Google has just released major upgrades to its AI coding agent Jules — namely, a command-line interface (CLI) and a public API that let developers call Jules from terminals, CI/CD systems, Slack, and other tools. This move shifts Jules from being a chat-style agent to a more deeply embedded aspect of the software workflow, as Google seeks to make the tool more flexible and context-aware. In announcing this, Google emphasized that Jules is meant for well-scoped tasks (versus more open collaboration modes in Gemini CLI) and is designed to “pause and ask” when it hits unsolvable issues. Google’s own blog describes Jules Tools and the API as means to reduce context switching and let users integrate Jules into existing development pipelines. Beyond that, Jules now supports memory (tracking user interactions over time) and has introduced new UI features like diff viewers and image upload. Pricing tiers include a free plan and paid tiers for heavier use.

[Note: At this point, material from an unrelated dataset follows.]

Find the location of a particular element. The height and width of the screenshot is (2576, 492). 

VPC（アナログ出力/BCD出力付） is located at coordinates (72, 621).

Meanwhile, competition in AI coding agents is ramping up, with companies like Salesforce launching “vibe-coding” tools and OpenAI, Anthropic, Microsoft, and others pushing agentic coding platforms.
Sources: VentureBeat, Google Blog
Key Takeaways
– Jules is now more tightly embedded via CLI and API, enabling integration into real developer toolchains rather than just chat UI.
– Google positions Jules for well-defined, scoped tasks, distinguishing it from more collaborative or exploratory AI tools.
– The AI coding assistant market is heating up, with rivals from OpenAI, Anthropic, Microsoft, and others releasing competing agentic development tools.
In-Depth
Google’s move to expand Jules beyond just a website interface into terminals, continuous integration / continuous deployment (CI/CD) pipelines, and developer tools marks a notable shift in how AI coding agents are evolving. Previously, Jules functioned like a smart assistant that you’d call via web or GitHub, but this update gives it hooks into the very environments where developers spend their time. Google says it wants to minimize context switching: instead of bouncing between browser tabs or separate UIs, developers can let Jules live in their terminal, Slack, or in pipelines via its new API. This is no small change — it suggests that Google anticipates the future of coding will be more “agentic,” with smart assistants executing tasks under control rather than merely responding to prompts.
The tech is backed by Google’s Gemini 2.5 Pro model, which also powers the broader Gemini CLI. But Google draws a distinction: Jules is designed for narrower, specific tasks, whereas Gemini CLI is built for more interactive, iterative collaboration. In practice, that means Jules could autonomously carry out things like bug fixes, version bumps, tests, pull request edits — but if it gets stuck, it knows when to ask for help. The memory feature also raises the bar: Jules can retain user preferences, past interactions, corrections, and nudges. On the UI side, Google has added features like improved diff viewers and support for image upload, helping Jules to understand richer context.
From a business perspective, Google is positioning Jules as a platform: the API lets organizations wire it into Slack notifications, trigger tasks automatically, extend it into IDEs, or even hook it into non-Git systems in the future. While the CLI and API are available now, Google plans to build more IDE plug-ins, broaden version control support, and explore non-Git use cases.
Of course, Jules is not entering a quiet market. Rival firms are pushing their own tools. Salesforce unveiled “Agentforce Vibes,” a vibe-coding product built into its stack, offering natural language to code translation for internal developers. OpenAI is continuing to push agentic development via its Codex tools. Anthropic is releasing models like Claude Sonnet 4.5, aimed at intelligent agent and coding performance. Microsoft is embedding AI via “Agent Mode” features in Office and development tools. Analysts and industry watchers see this as a turning point in software engineering: coders may increasingly supervise AI agents rather than writing every line by hand. But challenges remain — tool reliability, code correctness, security, guardrails, and developer trust are all in the mix. Leading benchmarks such as SWE-PolyBench show that coding agents still struggle on more complex, cross-repository tasks, especially in languages and scenarios they haven’t been fine-tuned for. As Google doubles down on Jules, its success may depend less on raw model power and more on how well it integrates, how safely it acts, and how much confidence developers place in its output.